Data extracts Start Marker
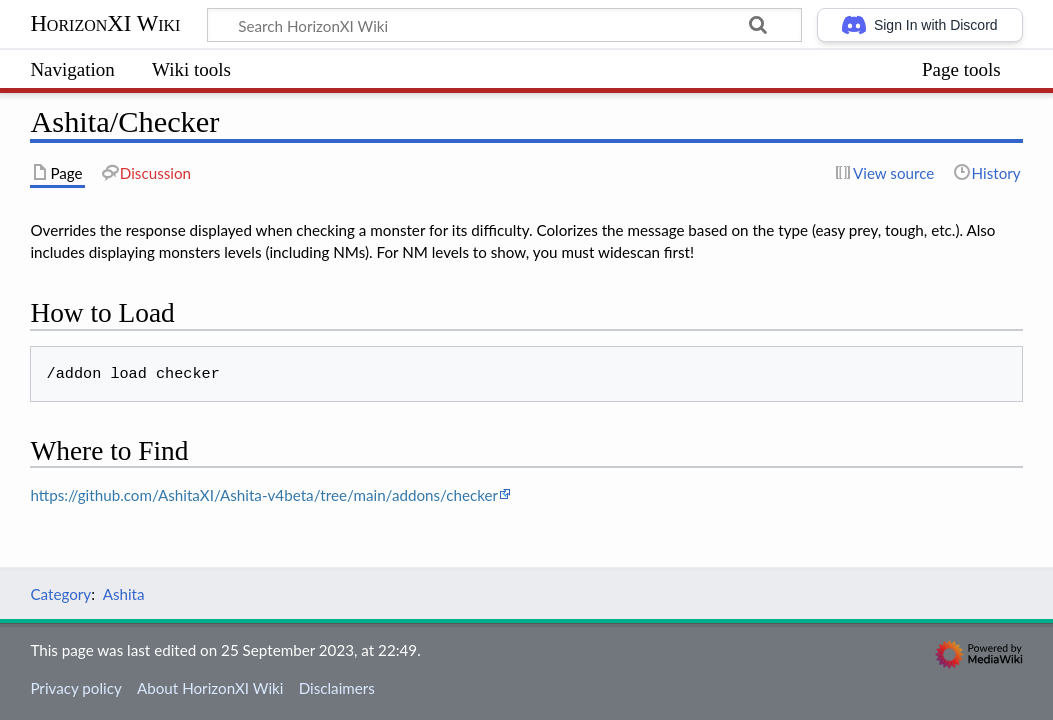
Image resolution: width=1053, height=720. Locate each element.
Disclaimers (337, 688)
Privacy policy (75, 688)
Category (60, 594)
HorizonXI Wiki (105, 23)
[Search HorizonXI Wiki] (504, 25)
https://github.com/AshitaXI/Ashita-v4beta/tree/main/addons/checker (264, 495)
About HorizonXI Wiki (210, 688)
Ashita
Data extracts End Marker
What this task involves: Total the lines of the data that include the word "Wiki", and give that total as the sole response.

Problem solution: 3